Among the entries that follow, find every line with the word "into" and list it.

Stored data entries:
------------------------------------------------------------
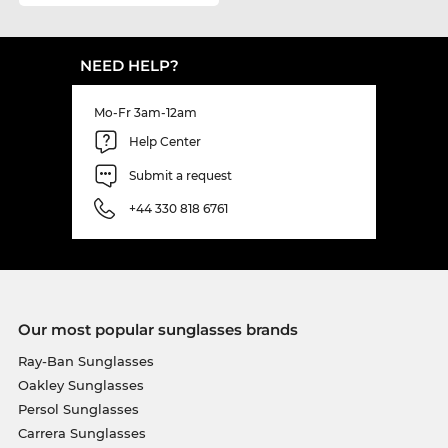
NEED HELP?
Mo-Fr 3am-12am
Help Center
Submit a request
+44 330 818 6761
Our most popular sunglasses brands
Ray-Ban Sunglasses
Oakley Sunglasses
Persol Sunglasses
Carrera Sunglasses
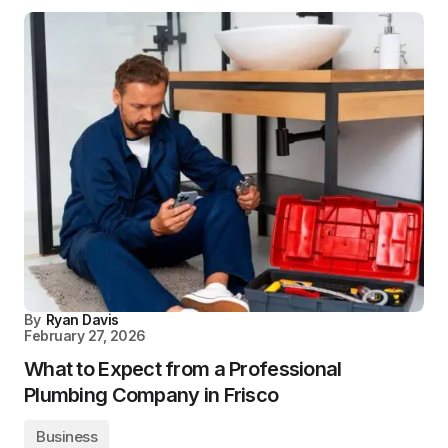
By
Ryan Davis
February 27, 2026
What to Expect from a Professional
Plumbing Company in Frisco
Business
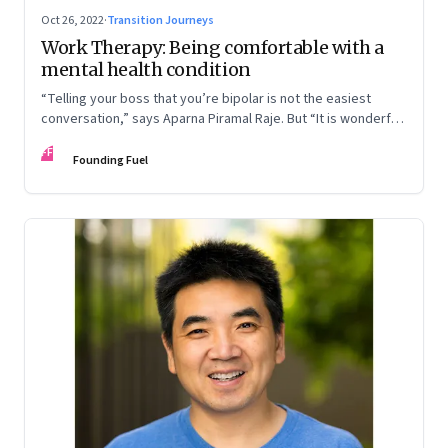
Oct 26, 2022
·
Transition Journeys
Work Therapy: Being comfortable with a
mental health condition
“Telling your boss that you’re bipolar is not the easiest
conversation,” says Aparna Piramal Raje. But “It is wonderful
to be so comfortable in your skin that you reach the stage
FF
when it doesn’t matter.” An extract from her latest book,
Founding Fuel
‘Chemical Khichdi: How I Hacked My Mental Health’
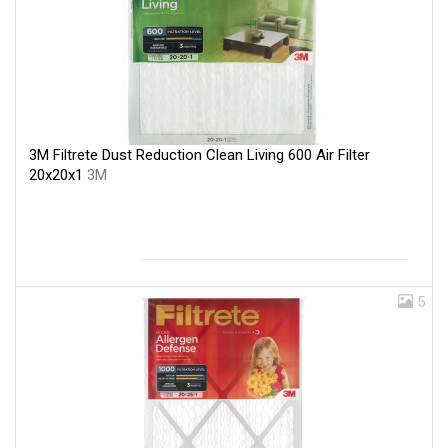
3M Filtrete Dust Reduction Clean Living 600 Air Filter
20x20x1
3M
5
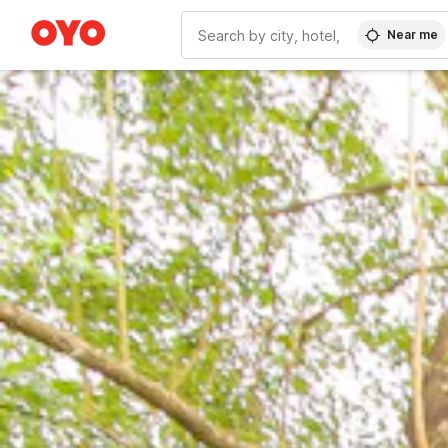
Near me
WIZARD MEMBER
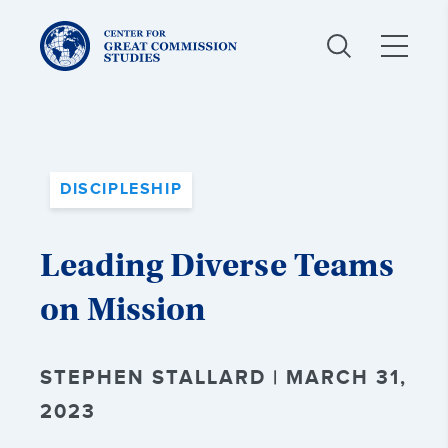
Center
for
Great
Commission
Studies:
DISCIPLESHIP
Leading Diverse Teams
on Mission
STEPHEN STALLARD | MARCH 31,
2023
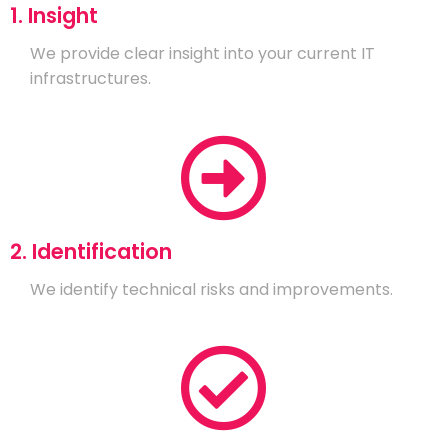
1. Insight
We provide clear insight into your current IT
infrastructures.
2. Identification
We identify technical risks and improvements.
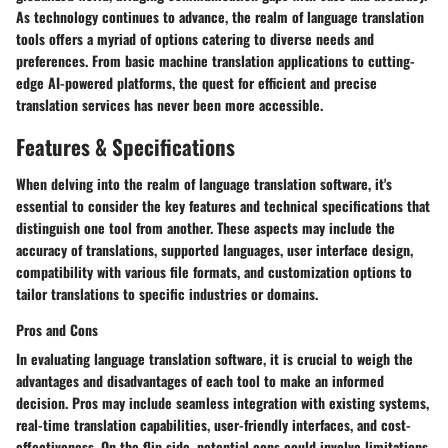
As technology continues to advance, the realm of language translation
tools offers a myriad of options catering to diverse needs and
preferences. From basic machine translation applications to cutting-
edge AI-powered platforms, the quest for efficient and precise
translation services has never been more accessible.
Features & Specifications
When delving into the realm of language translation software, it's
essential to consider the key features and technical specifications that
distinguish one tool from another. These aspects may include the
accuracy of translations, supported languages, user interface design,
compatibility with various file formats, and customization options to
tailor translations to specific industries or domains.
Pros and Cons
In evaluating language translation software, it is crucial to weigh the
advantages and disadvantages of each tool to make an informed
decision. Pros may include seamless integration with existing systems,
real-time translation capabilities, user-friendly interfaces, and cost-
effectiveness. On the flip side, potential cons could involve limitations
------------------------------------------------------------
Result below:
We provide clear insight into your current IT
When delving into the realm of language translation software, it's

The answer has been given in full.